A PSA test assesses the level of a protein produced by prostate cells — a protein which, when elevated, could signify prostate cancer exists in the gland. However, an inflamed or enlarged prostate also can produce elevated levels, so such levels don’t necessarily indicate the existence of prostate cancer.

A DRE test involves a physician placing a gloved finger in the anus to feel the prostate’s surface and note any lumps, hardening or swelling which may signify a cancer tumor. Such a test is incomplete, since the physician can’t feel the entire surface of the prostate gland.

When such tests reveal abnormalities, a biopsy may be ordered to determine if cancer does exist in the prostate. A specialist such as a urologist will conduct the biopsy, using a needle to remove tissue from the gland to assess whether cancer cells are present. If they are, the specialist can study the cells to determine the severity of the cancer and to plan treatment.


For men diagnosed accurately with prostate cancer, numerous treatments are available. You should learn about these treatments, get a second opinion and make a carefully considered decision on your treatment options.

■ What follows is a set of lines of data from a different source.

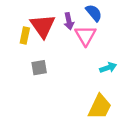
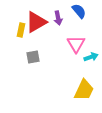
red triangle: (43, 26) -> (36, 22), turned 35
pink triangle: (85, 35) -> (76, 44), moved

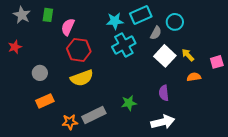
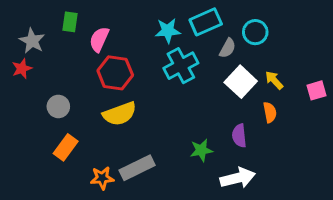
gray star: (22, 15) -> (32, 41), moved
orange semicircle: (194, 77) -> (270, 112), moved, turned 88
orange rectangle: (45, 101) -> (66, 147), turned -30
green star: (129, 103) -> (201, 150), moved

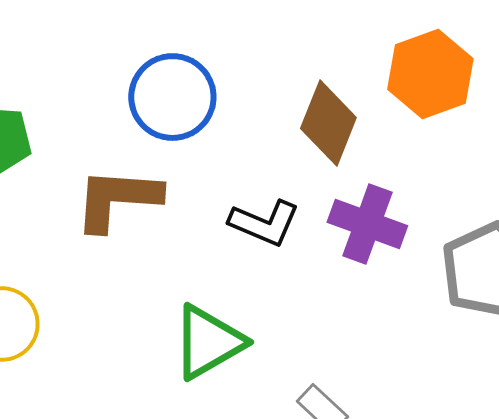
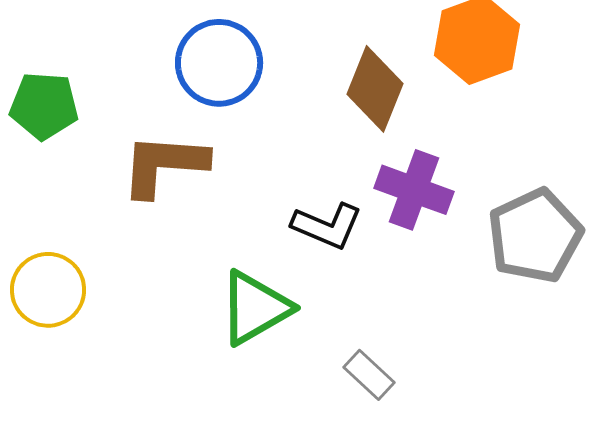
black L-shape: (264, 223) -> (327, 226), moved

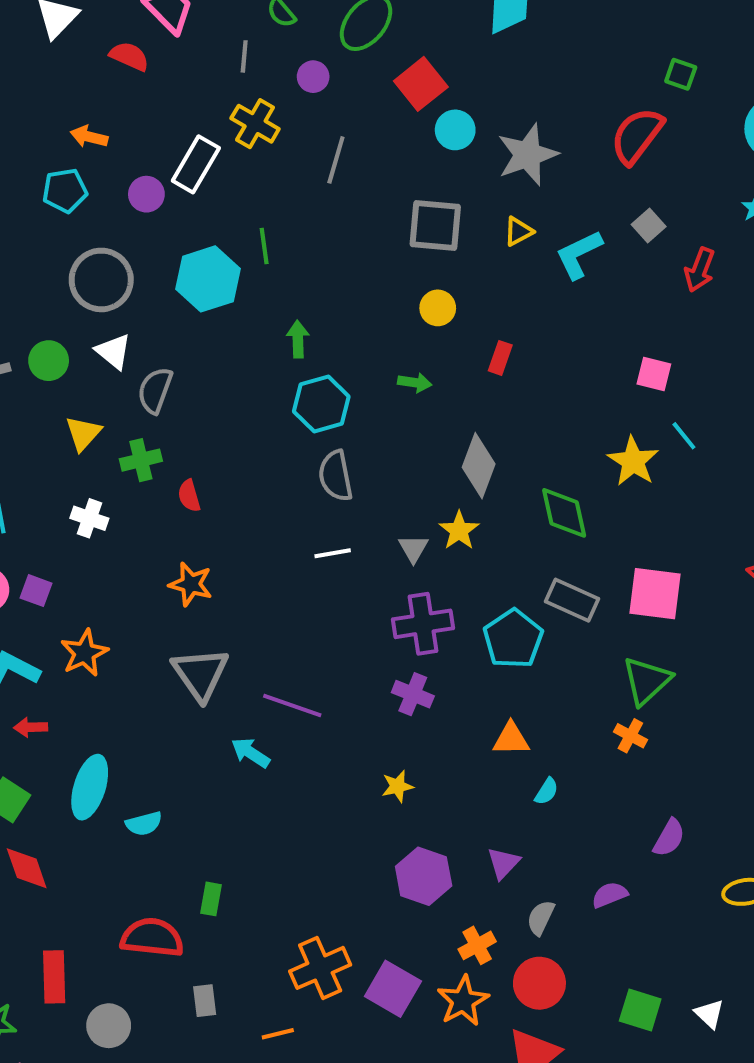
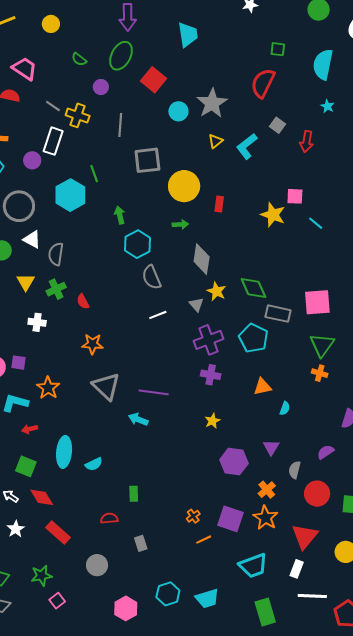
gray line: (244, 56) -> (53, 106), moved, turned -49
cyan circle: (455, 130) -> (178, 111), moved
gray square: (435, 226) -> (147, 160), moved
yellow circle: (438, 308) -> (184, 186), size x1.8
yellow star: (633, 461) -> (273, 215), moved
gray diamond: (479, 466) -> (202, 259), moved
green diamond: (564, 513) -> (253, 288), moved
red semicircle: (152, 938) -> (109, 518), size x0.6
orange cross: (320, 968) -> (193, 516), size x0.5
red rectangle: (54, 977) -> (58, 532), moved, turned -35
red circle: (539, 983) -> (317, 494), moved
orange line: (278, 1034) -> (204, 540), moved

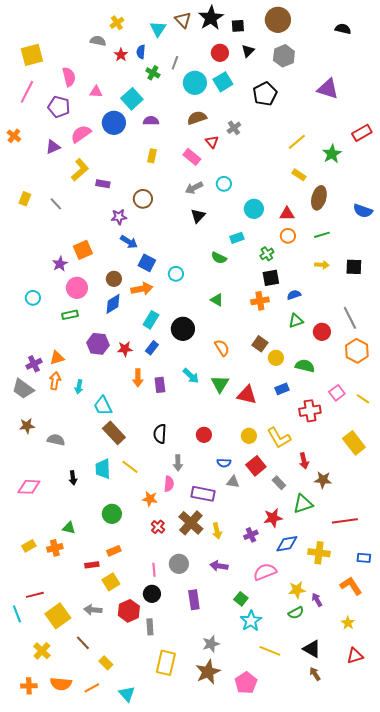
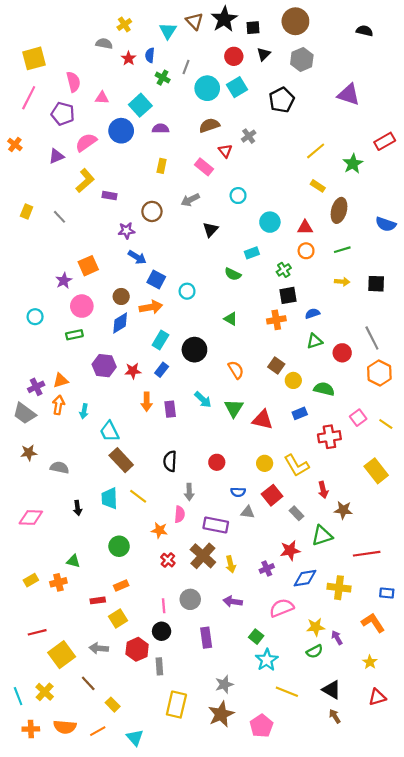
gray arrow: (194, 188) -> (190, 200), moved
cyan line: (17, 614) -> (18, 696), moved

Also consulted and part of the process should be a man’s partner, since prostate cancer treatments can cause such things as erectile dysfunction (trouble achieving and sustaining an erection) and incontinence (involuntary leaking of urine).

Most forms of prostate cancer are slow-growing and can be overcome without surgery or other invasive treatments. For many men with low-grade prostate cancer, the regular monitoring known as “active surveillance” may suffice. That means checking the cancer often and not launching treatment unless it gets worse.

Indeed, numerous males who are diagnosed with early-stage prostate cancer could choose active surveillance and live as long as men who have immediate surgery, according to a clinical trial published in the New England Journal of Medicine in 2012, as cited by the NCI. The important thing is for men to consult their physician and decide what’s best for them.

Beside active surveillance, such treatments can include radiation therapy, in which the radiation of x-rays are used to destroy cancer cells. Several different forms of radiation therapy are available, the most common being external beam radiation therapy, an outpatient process whereby brief beams of x-rays are directed into the prostate daily for a week or for several weeks.

Beyond radiation, another treatment is hormone therapy, also called ADT, or androgen-deprivation therapy. By this means, testosterone’s released is halted so that the hormone can’t provide fuel for the growth of prostate cancer cells. Men with local treatment as well as advanced treatment may use this approach.

However, not all prostate cancer cells may be affected by this approach, which is not curative.

One alternative is chemotherapy, which applies chemicals in drugs to destroy cancer cells or stop their growth. However, this can be arduous for the body to endure. Another option is cryosurgery or cryotherapy, which can treat early-stage prostate cancer by freezing it. the ACS says this isn’t a good option for men with large prostate glands.

Another treatment is a prostatectomy, which means surgically removing the entire prostate gland, or a part of it. This usually is done for men with cancer that’s still limited to the prostate or in an early stage. For men with advanced or recurring prostate cancer, alternative surgical procedures may be needed.